> _PROMPT_: Make an exact copy of every entry, leaving the pictures out.
--------
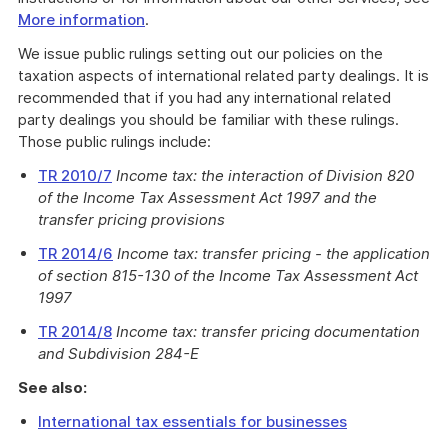
More information
.
We issue public rulings setting out our policies on the
taxation aspects of international related party dealings. It is
recommended that if you had any international related
party dealings you should be familiar with these rulings.
Those public rulings include:
TR 2010/7
Income tax: the interaction of Division 820
of the Income Tax Assessment Act 1997 and the
transfer pricing provisions
TR 2014/6
Income tax: transfer pricing - the application
of section 815-130 of the Income Tax Assessment Act
1997
TR 2014/8
Income tax: transfer pricing documentation
and Subdivision 284-E
See also:
International tax essentials for businesses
--------
> _YOUR RESPONSE_:
More information
.
We issue public rulings setting out our policies on the
taxation aspects of international related party dealings. It is
recommended that if you had any international related
party dealings you should be familiar with these rulings.
Those public rulings include:
TR 2010/7
Income tax: the interaction of Division 820
of the Income Tax Assessment Act 1997 and the
transfer pricing provisions
TR 2014/6
Income tax: transfer pricing - the application
of section 815-130 of the Income Tax Assessment Act
1997
TR 2014/8
Income tax: transfer pricing documentation
and Subdivision 284-E
See also:
International tax essentials for businesses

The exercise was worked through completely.